### TASK DIRECTIONS
Some entries follow. Reproduce exactly the lines starting at the one with "Voyager en novembre : découvrez le" and stopping after the one with "top 10 des meilleures destinations !".

*** RECORDS TO PROCESS ***

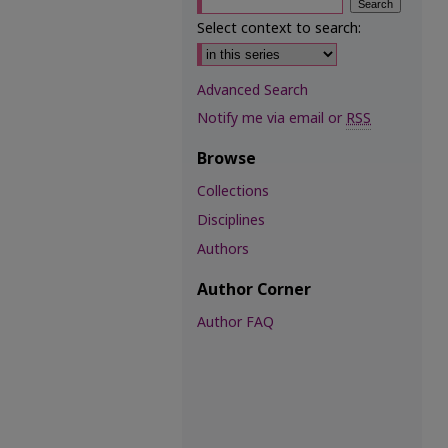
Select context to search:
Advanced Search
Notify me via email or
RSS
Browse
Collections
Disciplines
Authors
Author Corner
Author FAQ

*** End of RECORDS TO PROCESS ***
*** RECORDS TO PROCESS ***

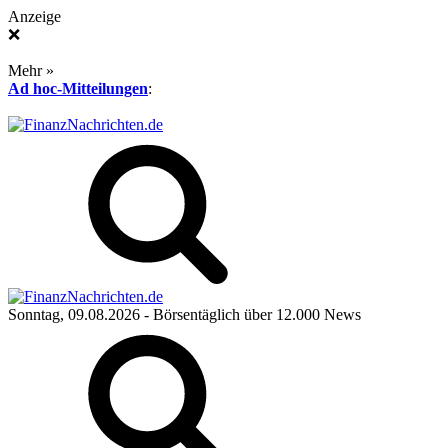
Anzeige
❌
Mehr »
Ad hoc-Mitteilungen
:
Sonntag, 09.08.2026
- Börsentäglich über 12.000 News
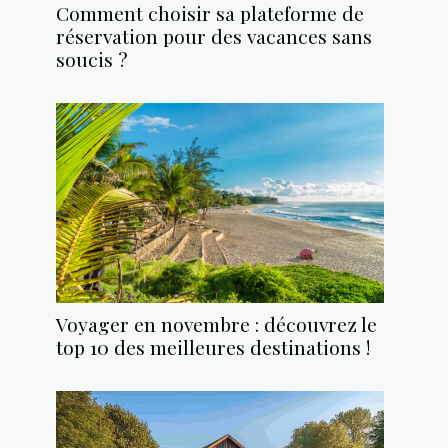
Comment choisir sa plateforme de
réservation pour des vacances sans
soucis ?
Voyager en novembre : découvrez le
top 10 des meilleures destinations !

*** End of RECORDS TO PROCESS ***

### YOUR RESPONSE
Voyager en novembre : découvrez le
top 10 des meilleures destinations !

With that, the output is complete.